Department of Molecular and Cellular Biology, Harvard University, Cambridge, MA, USA.
Department of Computer Science & Software Engineering, University of Western Australia, Western Australia, Australia.
Nucleic Acids Res. 2023 Apr 24;51(7):e40. doi: 10.1093/nar/gkad097.

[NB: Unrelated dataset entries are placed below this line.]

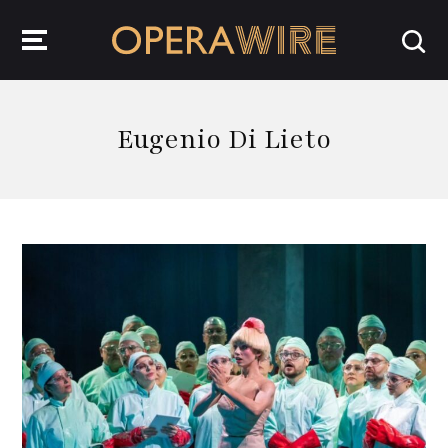
OperaWire
Eugenio Di Lieto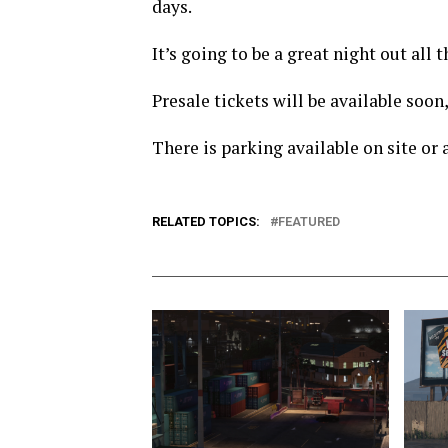
days.
It’s going to be a great night out al
Presale tickets will be available soon,
There is parking available on site or
RELATED TOPICS:
FEATURED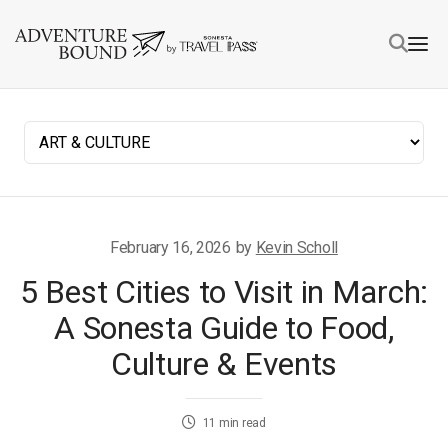
February 16, 2026
by
Kevin Scholl
5 Best Cities to Visit in March:
A Sonesta Guide to Food,
Culture & Events
11
min read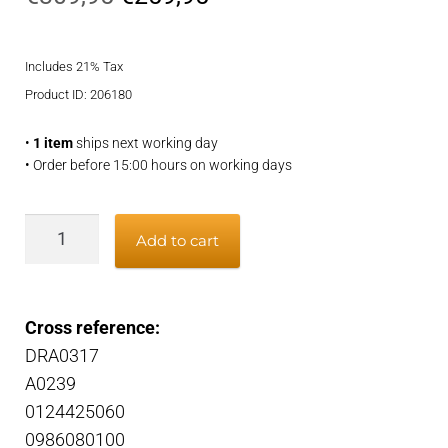
price
price
Includes 21% Tax
was:
is:
Product ID: 206180
€309,95.
€259,95.
•
1 item
ships next working day
• Order before 15:00 hours on working days
Alternator
Add to cart
quantity
Cross reference:
DRA0317
A0239
0124425060
0986080100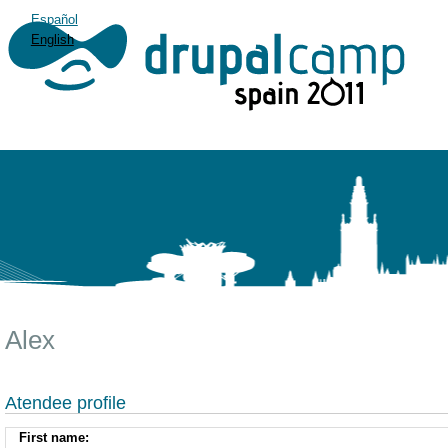
Español
English
Alex
Atendee profile
First name: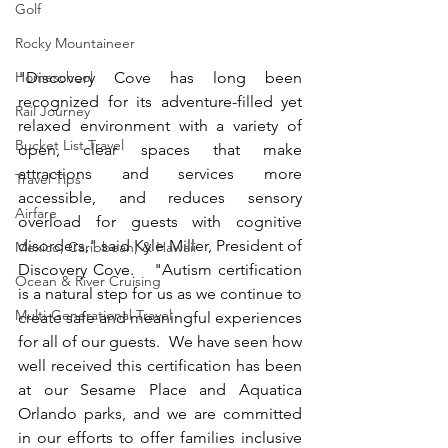
Golf
Rocky Mountaineer
Homeschool
"Discovery Cove has long been 
recognized for its adventure-filled yet 
Rail Journey
relaxed environment with a variety of 
Bucket List Travel
open, clear spaces that make 
attractions and services more 
Travel Tips
accessible, and reduces sensory 
Airfare
overload for guests with cognitive 
disorders," said Kyle Miller, President of 
Mexico, Caribbean, & Hawaii
Discovery Cove.   "Autism certification 
Ocean & River Cruising
is a natural step for us as we continue to 
Multi-Generational Travel
create safe and meaningful experiences 
for all of our guests.  We have seen how 
well received this certification has been 
at our Sesame Place and Aquatica 
Orlando parks, and we are committed 
in our efforts to offer families inclusive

An RNA design algorithm takes a target RNA structure and finds a sequence that folds into that structure. This is fundamentally important for engineering therapeutics using RNA. Computational RNA design algorithms are guided by fitness functions, but not much research has been done on the merits of these functions. We survey current RNA design approaches with a particular focus on the fitness functions used. We experimentally compare the most widely used fitness functions in RNA design algorithms on both synthetic and natural sequences. It has been almost 20 years since the last comparison was published, and we find similar results with a major new result: maximizing probability outperforms minimizing ensemble defect. The probability is the likelihood of a structure at equilibrium and the ensemble defect is the weighted average number of incorrect positions in the ensemble. We find that maximizing probability leads to better results on synthetic RNA design puzzles and agrees more often than other fitness functions with natural sequences and structures, which were designed by evolution. Also, we observe that many recently published approaches minimize structure distance to the minimum free energy prediction, which we find to be a poor fitness function.
一种 RNA 设计算法采用目标 RNA 结构并找到一个能折叠成该结构的序列。这对于使用 RNA 进行治疗工程至关重要。计算 RNA 设计算法受适应度函数的指导,但对于这些函数的优点还没有太多研究。我们调查了当前的 RNA 设计方法,特别关注使用的适应度函数。我们在合成和自然序列上对 RNA 设计算法中使用最广泛的适应度函数进行了实验比较。自上次比较发表以来已经过去了近 20 年,我们得到了与主要新结果相似的结果:最大化概率优于最小化整体缺陷。概率是平衡结构的可能性,整体缺陷是整体中错误位置的加权平均值。我们发现,在合成 RNA 设计难题上,最大化概率会产生更好的结果,并且与自然序列和由进化设计的结构相比,它比其他适应度函数更一致。此外,我们观察到许多最近发表的方法最小化结构与最小自由能预测的距离,我们发现这是一个很差的适应度函数。